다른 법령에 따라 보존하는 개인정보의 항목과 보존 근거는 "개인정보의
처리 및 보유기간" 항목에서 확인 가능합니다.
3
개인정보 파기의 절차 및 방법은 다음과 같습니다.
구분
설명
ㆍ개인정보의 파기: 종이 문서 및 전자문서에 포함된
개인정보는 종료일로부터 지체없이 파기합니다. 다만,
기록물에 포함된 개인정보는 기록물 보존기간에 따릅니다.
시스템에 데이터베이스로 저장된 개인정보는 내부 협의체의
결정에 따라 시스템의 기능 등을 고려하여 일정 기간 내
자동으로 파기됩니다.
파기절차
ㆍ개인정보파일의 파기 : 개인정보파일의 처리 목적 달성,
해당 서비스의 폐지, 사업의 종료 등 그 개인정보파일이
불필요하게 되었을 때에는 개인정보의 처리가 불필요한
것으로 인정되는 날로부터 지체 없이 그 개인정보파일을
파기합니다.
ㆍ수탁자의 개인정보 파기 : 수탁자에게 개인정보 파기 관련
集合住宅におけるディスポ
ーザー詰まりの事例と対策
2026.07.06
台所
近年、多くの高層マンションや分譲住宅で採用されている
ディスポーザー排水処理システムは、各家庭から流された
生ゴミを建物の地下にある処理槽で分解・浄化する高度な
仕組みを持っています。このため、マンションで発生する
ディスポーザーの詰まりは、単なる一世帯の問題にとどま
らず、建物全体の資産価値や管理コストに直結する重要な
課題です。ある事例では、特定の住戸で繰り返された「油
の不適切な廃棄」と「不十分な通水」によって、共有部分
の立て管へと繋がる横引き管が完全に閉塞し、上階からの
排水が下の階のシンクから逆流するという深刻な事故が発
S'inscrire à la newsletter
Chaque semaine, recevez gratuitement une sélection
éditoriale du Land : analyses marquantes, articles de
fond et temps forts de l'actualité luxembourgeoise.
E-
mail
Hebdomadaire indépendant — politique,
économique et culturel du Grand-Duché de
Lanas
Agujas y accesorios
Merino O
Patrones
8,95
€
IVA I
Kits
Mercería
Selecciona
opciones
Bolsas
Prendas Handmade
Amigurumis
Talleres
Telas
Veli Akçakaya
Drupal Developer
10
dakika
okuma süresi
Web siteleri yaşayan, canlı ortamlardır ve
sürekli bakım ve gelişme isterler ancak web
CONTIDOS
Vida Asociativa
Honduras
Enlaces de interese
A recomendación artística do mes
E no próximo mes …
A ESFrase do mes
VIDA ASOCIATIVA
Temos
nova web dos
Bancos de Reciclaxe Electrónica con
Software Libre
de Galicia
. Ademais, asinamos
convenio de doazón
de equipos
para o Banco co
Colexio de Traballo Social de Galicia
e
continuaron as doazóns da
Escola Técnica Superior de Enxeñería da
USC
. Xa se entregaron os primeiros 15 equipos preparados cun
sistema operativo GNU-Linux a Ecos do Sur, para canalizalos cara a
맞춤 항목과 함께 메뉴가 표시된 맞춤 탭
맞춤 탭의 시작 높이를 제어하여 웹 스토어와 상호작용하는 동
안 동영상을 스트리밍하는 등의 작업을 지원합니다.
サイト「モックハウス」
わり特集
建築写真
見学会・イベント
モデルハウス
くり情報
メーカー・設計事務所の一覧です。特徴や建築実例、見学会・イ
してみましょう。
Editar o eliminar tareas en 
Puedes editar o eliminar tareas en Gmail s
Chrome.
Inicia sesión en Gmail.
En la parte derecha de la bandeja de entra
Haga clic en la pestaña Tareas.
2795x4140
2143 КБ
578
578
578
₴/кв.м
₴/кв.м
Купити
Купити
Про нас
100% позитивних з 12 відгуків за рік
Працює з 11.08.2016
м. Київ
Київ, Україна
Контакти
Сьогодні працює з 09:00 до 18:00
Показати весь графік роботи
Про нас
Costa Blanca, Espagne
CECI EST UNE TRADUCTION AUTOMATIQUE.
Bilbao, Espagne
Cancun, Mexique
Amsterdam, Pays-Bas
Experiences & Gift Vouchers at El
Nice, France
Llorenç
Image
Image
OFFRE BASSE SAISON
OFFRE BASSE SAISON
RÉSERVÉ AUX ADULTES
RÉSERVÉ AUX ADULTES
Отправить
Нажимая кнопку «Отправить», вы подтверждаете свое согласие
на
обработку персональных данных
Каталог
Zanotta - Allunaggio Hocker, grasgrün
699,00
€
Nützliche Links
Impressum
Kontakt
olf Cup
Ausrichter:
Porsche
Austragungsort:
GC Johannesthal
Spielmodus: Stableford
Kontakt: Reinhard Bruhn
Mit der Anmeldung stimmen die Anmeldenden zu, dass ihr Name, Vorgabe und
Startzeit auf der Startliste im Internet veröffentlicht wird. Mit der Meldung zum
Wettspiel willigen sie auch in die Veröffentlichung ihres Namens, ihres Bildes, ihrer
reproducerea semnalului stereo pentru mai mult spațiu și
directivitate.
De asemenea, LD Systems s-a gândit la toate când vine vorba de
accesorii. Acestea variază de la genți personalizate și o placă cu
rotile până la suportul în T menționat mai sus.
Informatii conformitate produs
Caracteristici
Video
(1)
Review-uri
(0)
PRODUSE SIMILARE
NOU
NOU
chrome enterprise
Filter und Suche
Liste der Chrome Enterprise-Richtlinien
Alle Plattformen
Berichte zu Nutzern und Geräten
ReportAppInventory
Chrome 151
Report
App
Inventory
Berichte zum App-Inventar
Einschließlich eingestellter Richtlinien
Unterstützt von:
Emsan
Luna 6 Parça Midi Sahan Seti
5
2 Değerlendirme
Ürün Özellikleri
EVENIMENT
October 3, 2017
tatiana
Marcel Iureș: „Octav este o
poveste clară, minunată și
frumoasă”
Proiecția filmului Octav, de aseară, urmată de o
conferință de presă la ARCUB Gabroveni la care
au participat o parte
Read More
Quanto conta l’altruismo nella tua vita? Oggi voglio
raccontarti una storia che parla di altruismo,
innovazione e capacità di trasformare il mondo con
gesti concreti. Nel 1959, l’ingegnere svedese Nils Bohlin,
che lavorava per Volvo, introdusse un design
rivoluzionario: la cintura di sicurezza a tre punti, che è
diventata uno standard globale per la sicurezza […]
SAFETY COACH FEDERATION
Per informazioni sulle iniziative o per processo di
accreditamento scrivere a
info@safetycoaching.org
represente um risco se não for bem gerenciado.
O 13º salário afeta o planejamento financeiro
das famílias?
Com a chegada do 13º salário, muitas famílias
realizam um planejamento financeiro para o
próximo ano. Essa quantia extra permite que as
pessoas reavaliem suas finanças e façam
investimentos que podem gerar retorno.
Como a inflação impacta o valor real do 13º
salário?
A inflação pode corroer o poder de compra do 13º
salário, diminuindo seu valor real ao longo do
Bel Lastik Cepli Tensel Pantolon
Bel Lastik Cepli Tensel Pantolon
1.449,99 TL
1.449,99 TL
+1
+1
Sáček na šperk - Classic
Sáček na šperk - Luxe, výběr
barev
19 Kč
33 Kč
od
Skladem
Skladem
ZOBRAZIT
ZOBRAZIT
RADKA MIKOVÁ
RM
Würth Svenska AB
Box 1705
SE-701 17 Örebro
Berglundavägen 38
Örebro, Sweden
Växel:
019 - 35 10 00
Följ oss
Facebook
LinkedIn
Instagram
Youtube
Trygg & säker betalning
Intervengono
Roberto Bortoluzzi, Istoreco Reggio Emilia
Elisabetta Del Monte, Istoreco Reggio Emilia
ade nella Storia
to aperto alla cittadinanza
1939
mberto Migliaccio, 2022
● ● ● ● ●
Task goal: Type out all of the records again, exactly.

Response box:
다른 법령에 따라 보존하는 개인정보의 항목과 보존 근거는 "개인정보의
처리 및 보유기간" 항목에서 확인 가능합니다.
3
개인정보 파기의 절차 및 방법은 다음과 같습니다.
구분
설명
ㆍ개인정보의 파기: 종이 문서 및 전자문서에 포함된
개인정보는 종료일로부터 지체없이 파기합니다. 다만,
기록물에 포함된 개인정보는 기록물 보존기간에 따릅니다.
시스템에 데이터베이스로 저장된 개인정보는 내부 협의체의
결정에 따라 시스템의 기능 등을 고려하여 일정 기간 내
자동으로 파기됩니다.
파기절차
ㆍ개인정보파일의 파기 : 개인정보파일의 처리 목적 달성,
해당 서비스의 폐지, 사업의 종료 등 그 개인정보파일이
불필요하게 되었을 때에는 개인정보의 처리가 불필요한
것으로 인정되는 날로부터 지체 없이 그 개인정보파일을
파기합니다.
ㆍ수탁자의 개인정보 파기 : 수탁자에게 개인정보 파기 관련
集合住宅におけるディスポ
ーザー詰まりの事例と対策
2026.07.06
台所
近年、多くの高層マンションや分譲住宅で採用されている
ディスポーザー排水処理システムは、各家庭から流された
生ゴミを建物の地下にある処理槽で分解・浄化する高度な
仕組みを持っています。このため、マンションで発生する
ディスポーザーの詰まりは、単なる一世帯の問題にとどま
らず、建物全体の資産価値や管理コストに直結する重要な
課題です。ある事例では、特定の住戸で繰り返された「油
の不適切な廃棄」と「不十分な通水」によって、共有部分
の立て管へと繋がる横引き管が完全に閉塞し、上階からの
排水が下の階のシンクから逆流するという深刻な事故が発
S'inscrire à la newsletter
Chaque semaine, recevez gratuitement une sélection
éditoriale du Land : analyses marquantes, articles de
fond et temps forts de l'actualité luxembourgeoise.
E-
mail
Hebdomadaire indépendant — politique,
économique et culturel du Grand-Duché de
Lanas
Agujas y accesorios
Merino O
Patrones
8,95
€
IVA I
Kits
Mercería
Selecciona
opciones
Bolsas
Prendas Handmade
Amigurumis
Talleres
Telas
Veli Akçakaya
Drupal Developer
10
dakika
okuma süresi
Web siteleri yaşayan, canlı ortamlardır ve
sürekli bakım ve gelişme isterler ancak web
CONTIDOS
Vida Asociativa
Honduras
Enlaces de interese
A recomendación artística do mes
E no próximo mes …
A ESFrase do mes
VIDA ASOCIATIVA
Temos
nova web dos
Bancos de Reciclaxe Electrónica con
Software Libre
de Galicia
. Ademais, asinamos
convenio de doazón
de equipos
para o Banco co
Colexio de Traballo Social de Galicia
e
continuaron as doazóns da
Escola Técnica Superior de Enxeñería da
USC
. Xa se entregaron os primeiros 15 equipos preparados cun
sistema operativo GNU-Linux a Ecos do Sur, para canalizalos cara a
맞춤 항목과 함께 메뉴가 표시된 맞춤 탭
맞춤 탭의 시작 높이를 제어하여 웹 스토어와 상호작용하는 동
안 동영상을 스트리밍하는 등의 작업을 지원합니다.
サイト「モックハウス」
わり特集
建築写真
見学会・イベント
モデルハウス
くり情報
メーカー・設計事務所の一覧です。特徴や建築実例、見学会・イ
してみましょう。
Editar o eliminar tareas en 
Puedes editar o eliminar tareas en Gmail s
Chrome.
Inicia sesión en Gmail.
En la parte derecha de la bandeja de entra
Haga clic en la pestaña Tareas.
2795x4140
2143 КБ
578
578
578
₴/кв.м
₴/кв.м
Купити
Купити
Про нас
100% позитивних з 12 відгуків за рік
Працює з 11.08.2016
м. Київ
Київ, Україна
Контакти
Сьогодні працює з 09:00 до 18:00
Показати весь графік роботи
Про нас
Costa Blanca, Espagne
CECI EST UNE TRADUCTION AUTOMATIQUE.
Bilbao, Espagne
Cancun, Mexique
Amsterdam, Pays-Bas
Experiences & Gift Vouchers at El
Nice, France
Llorenç
Image
Image
OFFRE BASSE SAISON
OFFRE BASSE SAISON
RÉSERVÉ AUX ADULTES
RÉSERVÉ AUX ADULTES
Отправить
Нажимая кнопку «Отправить», вы подтверждаете свое согласие
на
обработку персональных данных
Каталог
Zanotta - Allunaggio Hocker, grasgrün
699,00
€
Nützliche Links
Impressum
Kontakt
olf Cup
Ausrichter:
Porsche
Austragungsort:
GC Johannesthal
Spielmodus: Stableford
Kontakt: Reinhard Bruhn
Mit der Anmeldung stimmen die Anmeldenden zu, dass ihr Name, Vorgabe und
Startzeit auf der Startliste im Internet veröffentlicht wird. Mit der Meldung zum
Wettspiel willigen sie auch in die Veröffentlichung ihres Namens, ihres Bildes, ihrer
reproducerea semnalului stereo pentru mai mult spațiu și
directivitate.
De asemenea, LD Systems s-a gândit la toate când vine vorba de
accesorii. Acestea variază de la genți personalizate și o placă cu
rotile până la suportul în T menționat mai sus.
Informatii conformitate produs
Caracteristici
Video
(1)
Review-uri
(0)
PRODUSE SIMILARE
NOU
NOU
chrome enterprise
Filter und Suche
Liste der Chrome Enterprise-Richtlinien
Alle Plattformen
Berichte zu Nutzern und Geräten
ReportAppInventory
Chrome 151
Report
App
Inventory
Berichte zum App-Inventar
Einschließlich eingestellter Richtlinien
Unterstützt von:
Emsan
Luna 6 Parça Midi Sahan Seti
5
2 Değerlendirme
Ürün Özellikleri
EVENIMENT
October 3, 2017
tatiana
Marcel Iureș: „Octav este o
poveste clară, minunată și
frumoasă”
Proiecția filmului Octav, de aseară, urmată de o
conferință de presă la ARCUB Gabroveni la care
au participat o parte
Read More
Quanto conta l’altruismo nella tua vita? Oggi voglio
raccontarti una storia che parla di altruismo,
innovazione e capacità di trasformare il mondo con
gesti concreti. Nel 1959, l’ingegnere svedese Nils Bohlin,
che lavorava per Volvo, introdusse un design
rivoluzionario: la cintura di sicurezza a tre punti, che è
diventata uno standard globale per la sicurezza […]
SAFETY COACH FEDERATION
Per informazioni sulle iniziative o per processo di
accreditamento scrivere a
info@safetycoaching.org
represente um risco se não for bem gerenciado.
O 13º salário afeta o planejamento financeiro
das famílias?
Com a chegada do 13º salário, muitas famílias
realizam um planejamento financeiro para o
próximo ano. Essa quantia extra permite que as
pessoas reavaliem suas finanças e façam
investimentos que podem gerar retorno.
Como a inflação impacta o valor real do 13º
salário?
A inflação pode corroer o poder de compra do 13º
salário, diminuindo seu valor real ao longo do
Bel Lastik Cepli Tensel Pantolon
Bel Lastik Cepli Tensel Pantolon
1.449,99 TL
1.449,99 TL
+1
+1
Sáček na šperk - Classic
Sáček na šperk - Luxe, výběr
barev
19 Kč
33 Kč
od
Skladem
Skladem
ZOBRAZIT
ZOBRAZIT
RADKA MIKOVÁ
RM
Würth Svenska AB
Box 1705
SE-701 17 Örebro
Berglundavägen 38
Örebro, Sweden
Växel:
019 - 35 10 00
Följ oss
Facebook
LinkedIn
Instagram
Youtube
Trygg & säker betalning
Intervengono
Roberto Bortoluzzi, Istoreco Reggio Emilia
Elisabetta Del Monte, Istoreco Reggio Emilia
ade nella Storia
to aperto alla cittadinanza
1939
mberto Migliaccio, 2022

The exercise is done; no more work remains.